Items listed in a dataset

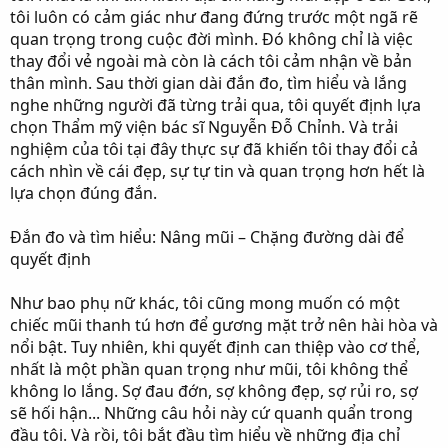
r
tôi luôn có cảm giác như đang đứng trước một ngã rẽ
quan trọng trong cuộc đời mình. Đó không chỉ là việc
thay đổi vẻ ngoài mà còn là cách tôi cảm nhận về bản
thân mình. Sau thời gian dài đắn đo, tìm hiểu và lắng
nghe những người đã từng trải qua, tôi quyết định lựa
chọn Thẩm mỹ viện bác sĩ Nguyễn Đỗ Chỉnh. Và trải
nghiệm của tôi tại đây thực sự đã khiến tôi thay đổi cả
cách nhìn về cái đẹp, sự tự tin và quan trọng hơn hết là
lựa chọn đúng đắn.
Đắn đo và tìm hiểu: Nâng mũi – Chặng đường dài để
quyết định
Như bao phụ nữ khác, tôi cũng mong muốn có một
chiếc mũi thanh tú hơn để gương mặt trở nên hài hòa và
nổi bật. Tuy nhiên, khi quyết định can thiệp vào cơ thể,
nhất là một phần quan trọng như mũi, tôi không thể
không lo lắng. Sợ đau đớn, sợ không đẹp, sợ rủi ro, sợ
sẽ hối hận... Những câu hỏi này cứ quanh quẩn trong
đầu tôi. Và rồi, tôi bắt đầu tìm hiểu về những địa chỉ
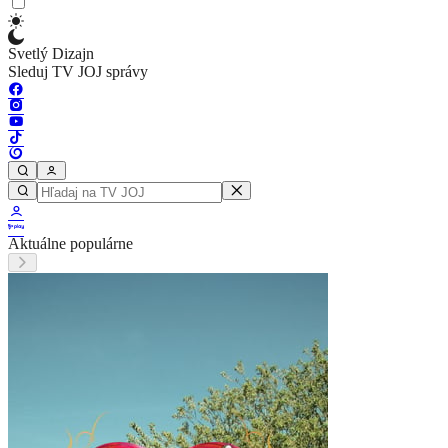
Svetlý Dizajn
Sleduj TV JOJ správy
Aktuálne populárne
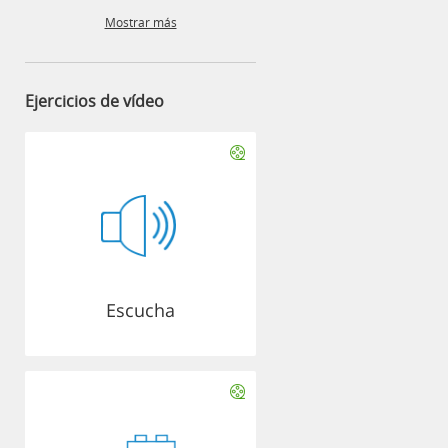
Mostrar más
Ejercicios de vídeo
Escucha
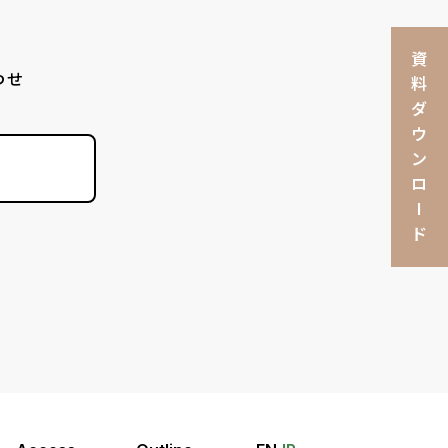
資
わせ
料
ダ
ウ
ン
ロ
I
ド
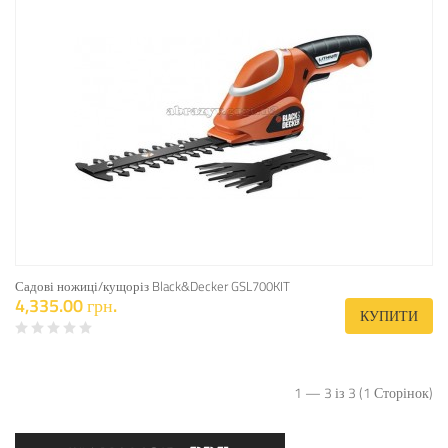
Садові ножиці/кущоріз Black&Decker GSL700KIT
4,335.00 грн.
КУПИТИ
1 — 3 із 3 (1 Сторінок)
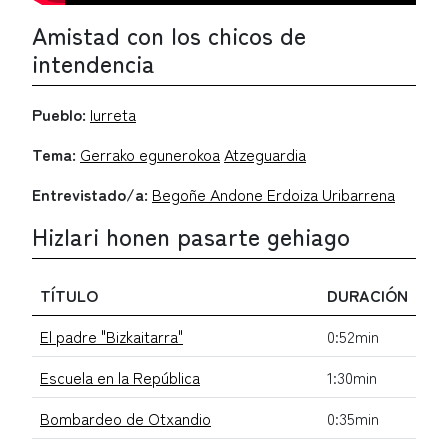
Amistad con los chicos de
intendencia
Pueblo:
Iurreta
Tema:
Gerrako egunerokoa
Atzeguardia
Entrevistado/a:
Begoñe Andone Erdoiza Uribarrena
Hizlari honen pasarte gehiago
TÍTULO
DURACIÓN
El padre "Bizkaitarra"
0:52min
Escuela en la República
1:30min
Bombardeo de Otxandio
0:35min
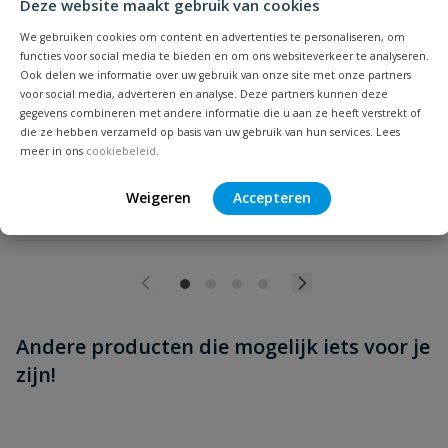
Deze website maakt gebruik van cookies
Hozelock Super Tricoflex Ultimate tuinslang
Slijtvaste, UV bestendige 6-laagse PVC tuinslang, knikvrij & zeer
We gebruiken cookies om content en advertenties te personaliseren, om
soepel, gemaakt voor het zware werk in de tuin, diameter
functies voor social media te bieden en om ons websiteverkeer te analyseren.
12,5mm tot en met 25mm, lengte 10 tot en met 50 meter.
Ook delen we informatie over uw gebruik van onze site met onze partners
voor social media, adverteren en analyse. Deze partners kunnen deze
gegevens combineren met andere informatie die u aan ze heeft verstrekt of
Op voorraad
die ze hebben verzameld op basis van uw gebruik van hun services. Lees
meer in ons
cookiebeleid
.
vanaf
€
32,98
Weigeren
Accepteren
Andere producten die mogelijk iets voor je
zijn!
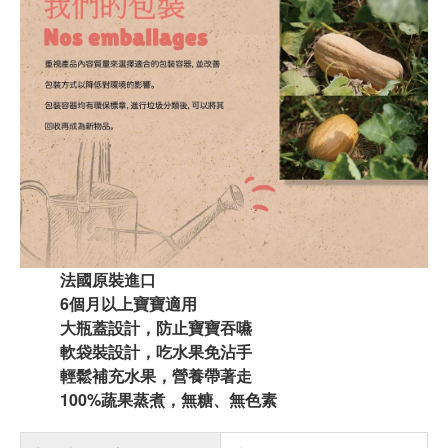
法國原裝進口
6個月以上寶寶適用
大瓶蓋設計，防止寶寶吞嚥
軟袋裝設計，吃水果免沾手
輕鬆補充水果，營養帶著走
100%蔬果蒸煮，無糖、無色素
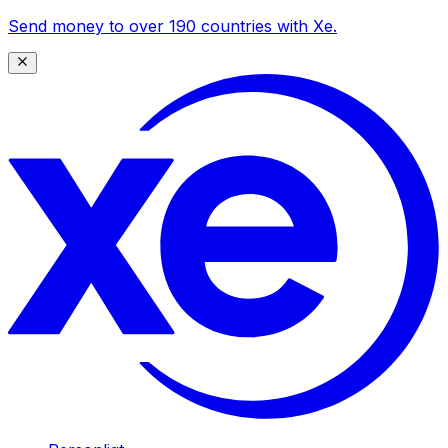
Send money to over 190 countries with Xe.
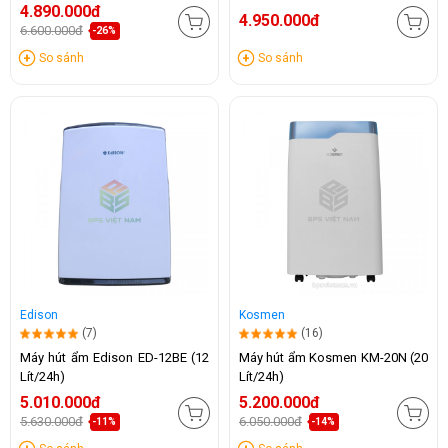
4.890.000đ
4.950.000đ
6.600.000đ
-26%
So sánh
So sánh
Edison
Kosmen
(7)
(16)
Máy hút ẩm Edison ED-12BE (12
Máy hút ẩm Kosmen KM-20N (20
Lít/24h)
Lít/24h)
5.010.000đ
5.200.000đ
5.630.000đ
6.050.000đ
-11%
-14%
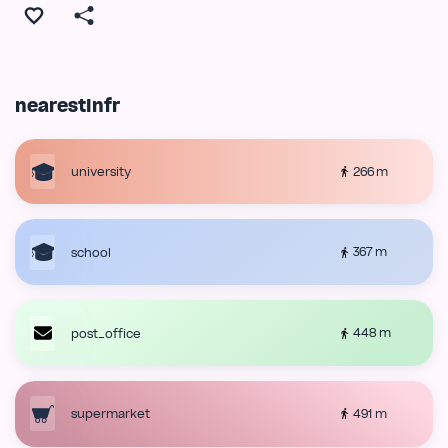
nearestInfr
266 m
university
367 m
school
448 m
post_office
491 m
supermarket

### EXERCISE BRIEF:
Each record should be written out exactly, and each image should be omitted.

### OUTPUT:
r
tôi luôn có cảm giác như đang đứng trước một ngã rẽ
quan trọng trong cuộc đời mình. Đó không chỉ là việc
thay đổi vẻ ngoài mà còn là cách tôi cảm nhận về bản
thân mình. Sau thời gian dài đắn đo, tìm hiểu và lắng
nghe những người đã từng trải qua, tôi quyết định lựa
chọn Thẩm mỹ viện bác sĩ Nguyễn Đỗ Chỉnh. Và trải
nghiệm của tôi tại đây thực sự đã khiến tôi thay đổi cả
cách nhìn về cái đẹp, sự tự tin và quan trọng hơn hết là
lựa chọn đúng đắn.
Đắn đo và tìm hiểu: Nâng mũi – Chặng đường dài để
quyết định
Như bao phụ nữ khác, tôi cũng mong muốn có một
chiếc mũi thanh tú hơn để gương mặt trở nên hài hòa và
nổi bật. Tuy nhiên, khi quyết định can thiệp vào cơ thể,
nhất là một phần quan trọng như mũi, tôi không thể
không lo lắng. Sợ đau đớn, sợ không đẹp, sợ rủi ro, sợ
sẽ hối hận... Những câu hỏi này cứ quanh quẩn trong
đầu tôi. Và rồi, tôi bắt đầu tìm hiểu về những địa chỉ
Svetlý Dizajn
Sleduj TV JOJ správy
Aktuálne populárne
Mostrar más
Ejercicios de vídeo
Escucha
資
わせ
料
ダ
ウ
ン
ロ
I
ド
Садові ножиці/кущоріз Black&Decker GSL700KIT
4,335.00 грн.
КУПИТИ
1 — 3 із 3 (1 Сторінок)
Amistad con los chicos de
intendencia
Pueblo:
Iurreta
Tema:
Gerrako egunerokoa
Atzeguardia
Entrevistado/a:
Begoñe Andone Erdoiza Uribarrena
Hizlari honen pasarte gehiago
TÍTULO
DURACIÓN
El padre "Bizkaitarra"
0:52min
Escuela en la República
1:30min
Bombardeo de Otxandio
0:35min
Deze website maakt gebruik van cookies
Hozelock Super Tricoflex Ultimate tuinslang
Slijtvaste, UV bestendige 6-laagse PVC tuinslang, knikvrij & zeer
We gebruiken cookies om content en advertenties te personaliseren, om
soepel, gemaakt voor het zware werk in de tuin, diameter
functies voor social media te bieden en om ons websiteverkeer te analyseren.
12,5mm tot en met 25mm, lengte 10 tot en met 50 meter.
Ook delen we informatie over uw gebruik van onze site met onze partners
voor social media, adverteren en analyse. Deze partners kunnen deze
gegevens combineren met andere informatie die u aan ze heeft verstrekt of
Op voorraad
die ze hebben verzameld op basis van uw gebruik van hun services. Lees
meer in ons
cookiebeleid
.
vanaf
€
32,98
Weigeren
Accepteren
Andere producten die mogelijk iets voor je
zijn!
法國原裝進口
6個月以上寶寶適用
大瓶蓋設計，防止寶寶吞嚥
軟袋裝設計，吃水果免沾手
輕鬆補充水果，營養帶著走
100%蔬果蒸煮，無糖、無色素
Send money to over 190 countries with Xe.
4.890.000đ
4.950.000đ
6.600.000đ
-26%
So sánh
So sánh
Edison
Kosmen
(7)
(16)
Máy hút ẩm Edison ED-12BE (12
Máy hút ẩm Kosmen KM-20N (20
Lít/24h)
Lít/24h)
5.010.000đ
5.200.000đ
5.630.000đ
6.050.000đ
-11%
-14%
nearestInfr
266 m
university
367 m
school
448 m
post_office
491 m
supermarket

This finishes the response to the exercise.